GTT (North America) appears to be a competent and hands-off ISP.
D-Tier
- Hurricane Electric
Hurricane Electric, one of the largest ISPs in the world, blocked 1776 Solution’s public IPv6 from routing through their network to their customer’s customer’s customer (Liberty Lake Datacenter, CrunchBits, Incognet). This is unbelievable and a serious blow to the health of the Internet. The move triggered criticism from the EFF and is probably illegal in Washington, where the censorship took place.
Instead of simply undoing their mistake, Hurricane Electric continues to block any direct announcements to my ASN’s subnets. They have opted to fight the Attorney General’s Office in Washington, and I believe they have infringed my rights.
However, Hurricane has never blocked the Kiwi Farms on provider subnets; they just refuse to announce my subnets. As long as your own company’s reputation is strong enough, they don’t seem to censor your customers on your own IP space.
F-Tier
-
iFog
iFog is a Swiss datacenter provider with locations in Switzerland, Germany, Netherlands, and Spain. They are easily persuaded to pressure downstream providers relying on them into acting as a direct instrument of censorship.
Avoid. -
Lumen / CenturyLink
Lumen (parent company of consumer ISP CenturyLink, formerly known as Level 3) blocked announcements and blackholed connections to our network. Even once Lumen was removed as an upstream, CenturyLink customers were prohibited from accessing the Kiwi Farms or any other website I hosted. Many domestic ISPs using Lumen were also impacted.

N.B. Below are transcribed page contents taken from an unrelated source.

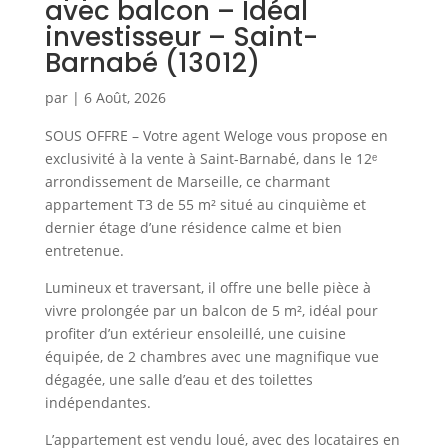
avec balcon – Idéal
investisseur – Saint-
Barnabé (13012)
par
|
6 Août, 2026
SOUS OFFRE – Votre agent Weloge vous propose en
exclusivité à la vente à Saint-Barnabé, dans le 12ᵉ
arrondissement de Marseille, ce charmant
appartement T3 de 55 m² situé au cinquième et
dernier étage d’une résidence calme et bien
entretenue.
Lumineux et traversant, il offre une belle pièce à
vivre prolongée par un balcon de 5 m², idéal pour
profiter d’un extérieur ensoleillé, une cuisine
équipée, de 2 chambres avec une magnifique vue
dégagée, une salle d’eau et des toilettes
indépendantes.
L’appartement est vendu loué, avec des locataires en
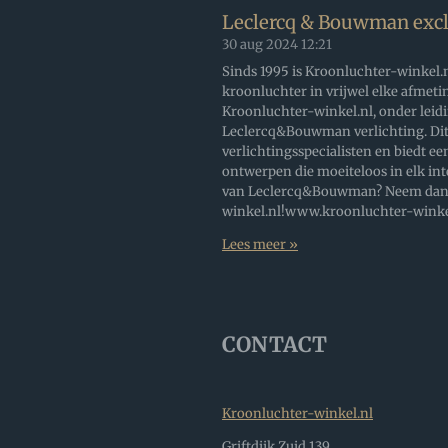
Leclercq & Bouwman excl
30 aug 2024
12:21
Sinds 1995 is Kroonluchter-winkel.n
kroonluchter in vrijwel elke afmetin
Kroonluchter-winkel.nl, onder leidi
Leclercq&Bouwman verlichting. Dit 
verlichtingsspecialisten en biedt ee
ontwerpen die moeiteloos in elk int
van Leclercq&Bouwman? Neem dan ze
winkel.nl!www.kroonluchter-winkel.
Lees meer »
CONTACT
Kroonluchter-winkel.nl
Griftdijk Zuid 139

During the 𝕿𝖔𝖙𝖆𝖑 𝕽𝖊𝖙𝖆𝖗𝖉 𝖂𝖆𝖗, customers complained to both Lumen and the FCC (along with state-level counterparts), finally compelling CenturyLink to lift these blackholes. They are still not willing to announce our network, and the company is clearly unprofessional and should not be trusted.
If you have multiple consumer broadband options, do not go with CenturyLink. -
Zayo
Zayo was contacted in December 2021 to provide a 1Gbps uplink with DDoS protection that was going to run us $2,000/month. It took until August 2022 for this service to come into effect. Within 12 hours of being used as our primary transit, our service was unilaterally severed on a Sunday, blacking out all services for over a week.
I have never received an explanation for this termination from any employee; I had to find out by looking at a ticket they unknowingly made available to me. One employee in Zayo France made the decision and there was no appeals process.
Zayo’s right hand doesn’t know what the left is doing. To this day, Zayo tries to bill me. I have protested their billing emails every month.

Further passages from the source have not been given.